Lava Golem is a card that requires you to tribute two of your opponent's monsters to summon it to your opponent's field. Because Lava Golem's effect is technically a cost to play it, rather than an effect, and because it technically doesn't destroy the tributed cards, it's attained a level of fame as one of the only monsters that can kill literally anything, regardless of circumstance.
in the Axis And Allies miniatures game, air units were a late addition, meaning a lot of previous cards weren't prepared for their entry. Thus, units that should not be able to attack planes, like mortars and certain assault guns, can. Worst of all, land mines can affect planes. Those are some epicallybouncing betties.
Errata dictates that units with the "bombardment" ability can no longer attack planes, eliminating most ground artillery from the equation, but mines and mortars are still okay.

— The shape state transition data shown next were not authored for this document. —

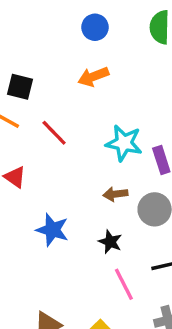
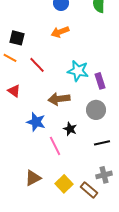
brown arrow: (115, 194) -> (59, 99), moved, size x1.5
pink line: (124, 284) -> (55, 146), moved

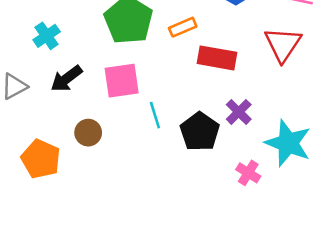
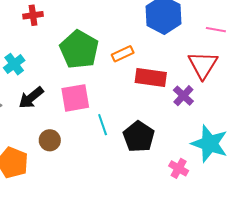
purple cross: (239, 112) -> (183, 96), moved

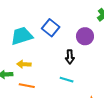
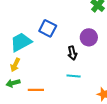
purple circle: (85, 36) -> (89, 37), moved
yellow arrow: (24, 64) -> (15, 65), moved, turned -56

A robot-class player or NPC in Mutant UA could have drones as an "option." Maximum would be 4 without any penalties for too many options, but drones could have their own options, deliberately so for the sake of being useful, but nothing states they couldn't have drones as well. Cue infinite horde of massively powerful drones! (although rule 0 almost always stops this as it's crazy-powerful).
In the CCG "EVE: The Second Genesis" one of the main ways to gain money (used to play further cards) are location cards. One such location has the effect "When this card comes into play, sacrifice a location". The officially sanctioned loophole around this is to play the card into an uncontrolled region. Because the region is uncontrolled, the location is uncontrolled too and the effect does not activate...
Illuminati had a particularly legendary example during its first tournament. The final match dragged on for a long time, until one of the players offered half the prize money if his opponent would forfeit just to end the stalemate. They shook on the deal...and then the first player used the card "I Lied◊". The judges ruled that the move was well within the spirit of the game and, over his opponent's voiciferous protests, declared him the winner.